Desesperança
por Rubia Delorenzo[1]
(…) Era como se o meio-dia ali estivesse estagnado, sem uma sombra e ela a fixar o pássaro debatendo-se na gaiola talvez por causa do calor, as asas amarelas com um ruído seco nas grades finas (…)[2]
Maria descobre seu corpo empapado de suor. Dispensa a camisola de seda.
Parece querer arrancar-se da própria pele úmida, grudenta. Desaba na cova funda de um torturante verão.
Está mole, gelatinosa, escorregadia.
Somente espaços exíguos como espelhos ovalados podem contê-la.
Dar-lhe moldura.
Parece certo que seu corpo lento e desfeito não irá mover-se.
Como outras, como tantas, alucina um bosque, um rio, a vegetação fresca, a água fria.
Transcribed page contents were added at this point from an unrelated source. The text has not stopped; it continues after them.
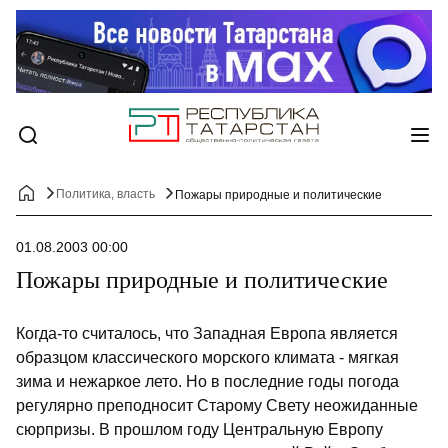
Политика, власть
Пожары природные и политические
01.08.2003 00:00
Пожары природные и политические
Когда-то считалось, что Западная Европа является
образцом классического морского климата - мягкая
зима и нежаркое лето. Но в последние годы погода
регулярно преподносит Старому Свету неожиданные
сюрпризы. В прошлом году Центральную Европу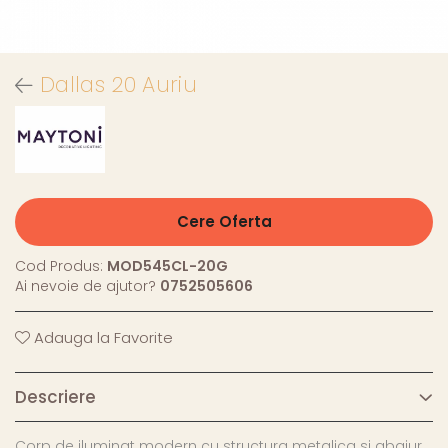
Dallas 20 Auriu
Cere Oferta
Cod Produs:
MOD545CL-20G
Ai nevoie de ajutor?
0752505606
Adauga la Favorite
Descriere
Corp de iluminat modern cu structura metalica si abajur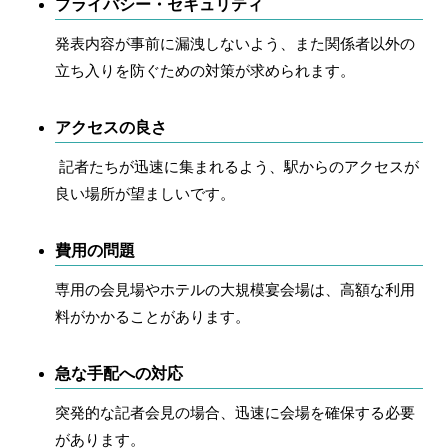
プライバシー・セキュリティ
発表内容が事前に漏洩しないよう、また関係者以外の
立ち入りを防ぐための対策が求められます。
アクセスの良さ
記者たちが迅速に集まれるよう、駅からのアクセスが
良い場所が望ましいです。
費用の問題
専用の会見場やホテルの大規模宴会場は、高額な利用
料がかかることがあります。
急な手配への対応
突発的な記者会見の場合、迅速に会場を確保する必要
があります。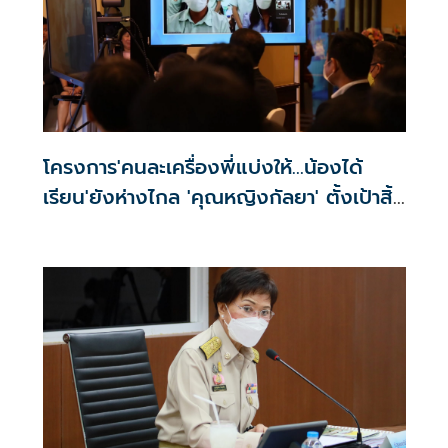
โครงการ'คนละเครื่องพี่แบ่งให้…น้องได้
เรียน'ยังห่างไกล 'คุณหญิงกัลยา' ตั้งเป้าสิ้น
ปีนี้มียอดหนุน 10,000 เครื่อง แต่
ขาดแคลนจริง1.4 ล้านเครื่อง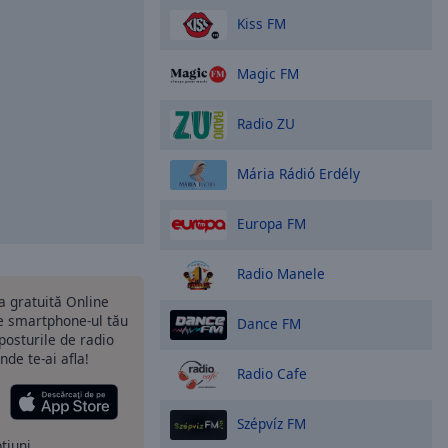
Kiss FM
Magic FM
Radio ZU
Mária Rádió Erdély
Europa FM
Radio Manele
ia gratuită Online
 smartphone-ul tău
Dance FM
 posturile de radio
nde te-ai afla!
Radio Cafe
Szépvíz FM
ptiuni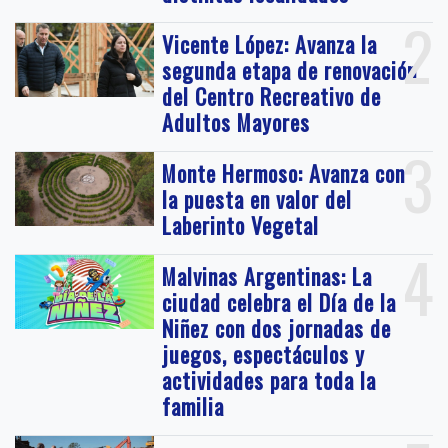
2
Vicente López: Avanza la
segunda etapa de renovación
del Centro Recreativo de
Adultos Mayores
3
Monte Hermoso: Avanza con
la puesta en valor del
Laberinto Vegetal
4
Malvinas Argentinas: La
ciudad celebra el Día de la
Niñez con dos jornadas de
juegos, espectáculos y
actividades para toda la
familia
Sonha um corpo vivo que palpita.
O bosque é seu corpo úmido. Contém suas curvas, dunas movediças, por ora ainda estáticas.
Seu ser letárgico, de desesperançada indiferença, mal pode respirar.
Está opaca, asfixiada na travessia estreita por espaços obrigatórios. Domésticos. Protocolares.
Como uma boneca inanimada, pálida em seu rosto de celuloide, caminha errática como um autômato, a corda gasta.
Desabitada de tudo, funciona apenas.
Com vagar, indolente.
A liberdade dela, de outras, de tantas, cabe na gaiola dourada do pássaro que observa.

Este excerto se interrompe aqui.